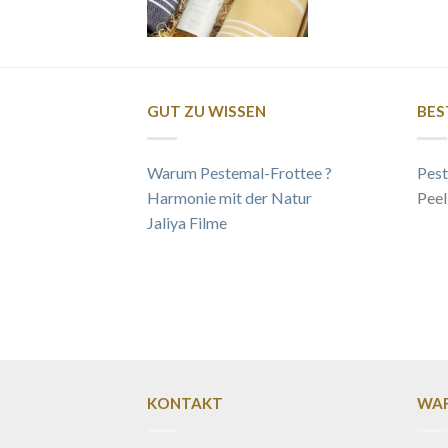
GUT ZU WISSEN
BES
Warum Pestemal-Frottee ?
Pest
Harmonie mit der Natur
Peel
Jaliya Filme
KONTAKT
WAR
···
REQUIREMENT:
Each record should appear again exactly as it stands, with no picture included.

TASK SOLUTION:
GUT ZU WISSEN
BES
Warum Pestemal-Frottee ?
Pest
Harmonie mit der Natur
Peel
Jaliya Filme
KONTAKT
WAR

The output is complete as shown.